### SUPPLIED ENTRIES
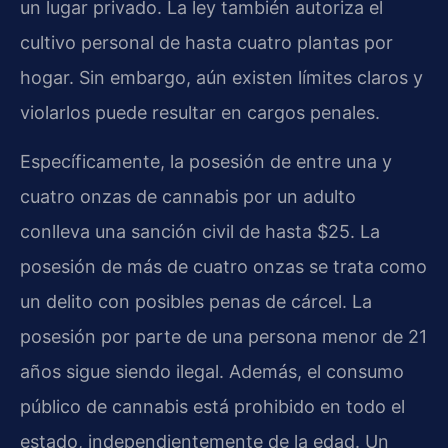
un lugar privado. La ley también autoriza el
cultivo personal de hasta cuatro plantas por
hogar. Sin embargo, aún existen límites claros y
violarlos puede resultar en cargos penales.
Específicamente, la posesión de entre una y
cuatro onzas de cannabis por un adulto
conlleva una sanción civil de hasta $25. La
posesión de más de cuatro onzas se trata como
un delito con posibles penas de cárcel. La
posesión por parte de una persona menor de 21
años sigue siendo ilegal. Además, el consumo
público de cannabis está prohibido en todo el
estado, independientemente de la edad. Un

--

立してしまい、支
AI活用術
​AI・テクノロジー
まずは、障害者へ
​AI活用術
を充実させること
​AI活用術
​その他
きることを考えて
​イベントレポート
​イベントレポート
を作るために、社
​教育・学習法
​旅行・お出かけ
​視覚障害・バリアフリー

### ASSIGNMENT
Every line of the material that includes the word "cuatro" needs to be copied.

### OUTPUT
cultivo personal de hasta cuatro plantas por
cuatro onzas de cannabis por un adulto
posesión de más de cuatro onzas se trata como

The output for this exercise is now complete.